Muchas células se ven perjudicadas por el aumento de sal en nuestra dieta porque la sal ingerida pasa del tracto digestivo al torrente sanguíneo y va extrayendo agua (por ósmosis) de las células cercanas y, como consecuencia, aumenta el volumen sanguíneo y la presión interna de los vasos sanguíneos. Lo que ocurre en las células es que se encogen, su contenido se torna más denso y algunos componentes se dañan ralentizando numerosas funciones intracelulares. Aunque los riñones trabajan para reestablecer los niveles de sal en sangre no siempre pueden eliminar todo el exceso eficazmente. Por ejemplo, se ha demostrado que los ratones acumulan sal en la piel.

Los microscopios actuales permiten ver con detalle los cambios intracelulares inducidos por la sal en células vivas y demuestran que la entrada o salida del agua es mucho más rápida que la recuperación de las funciones celulares. El exceso de sal paraliza a las células y si se alarga en el tiempo se vuelve tóxico. Se ha demostrado también que las células pueden adaptarse a la sal elevada en dieta, pero, para no sufrir efectos negativos han de importan sal, lo que permite que agua extracelular pueda entrar a ellas. Sin embargo, este exceso de sal intracelular también perjudica su funcionamiento.

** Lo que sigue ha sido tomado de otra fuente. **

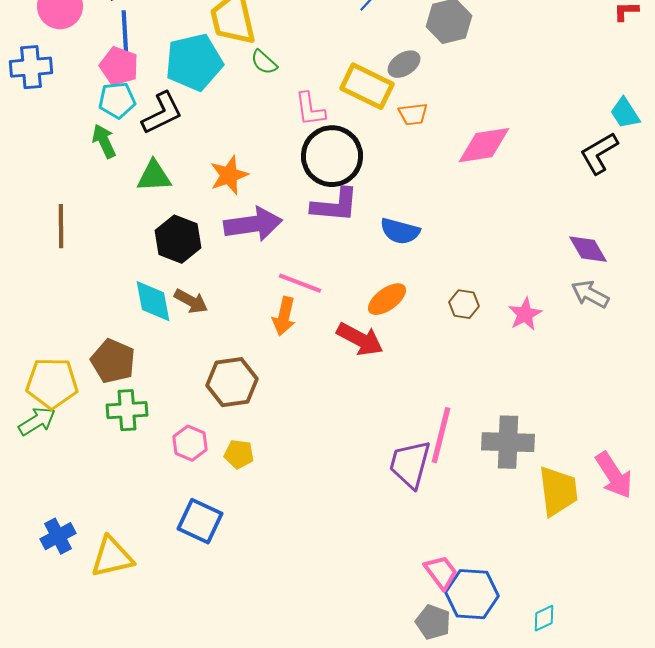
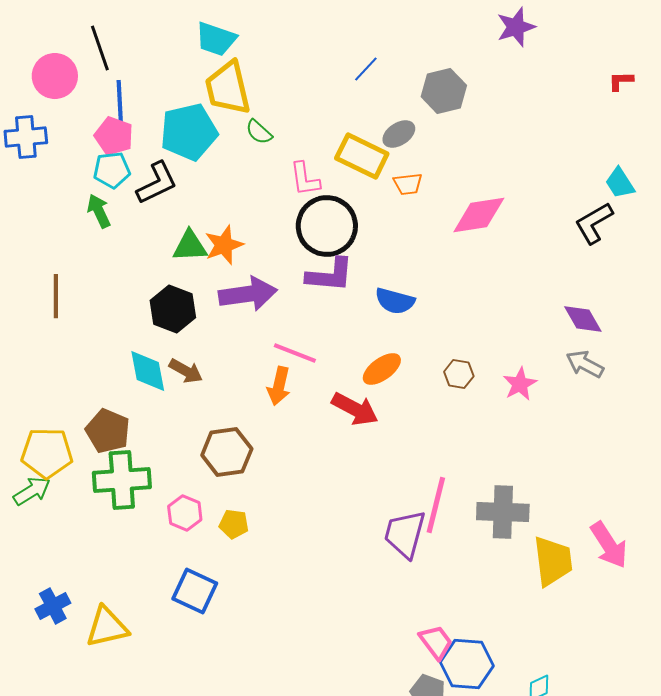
green triangle: (154, 176) -> (190, 246), moved
green cross: (127, 410) -> (122, 480), size x1.4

En la actualidad, se investiga en este gran dilema formado por la sal y el agua tanto dentro como fuera de las células humanas. Parece que se podría paliar activando mecanismos que bombean lentamente el exceso de sal fuera de la célula. Se trabaja en sustitutos de la sal que son más biocompatibles, que no tienen carga y que llamamos osmolitos. Comprender el equilibrio de la sal a nivel celular y molecular ayudará a entender mejor el funcionamiento de las células, en general, y a conocer aspectos útiles de las enfermedades relacionadas con la sal que posibiliten desarrollar nuevas estrategias para combatirlas.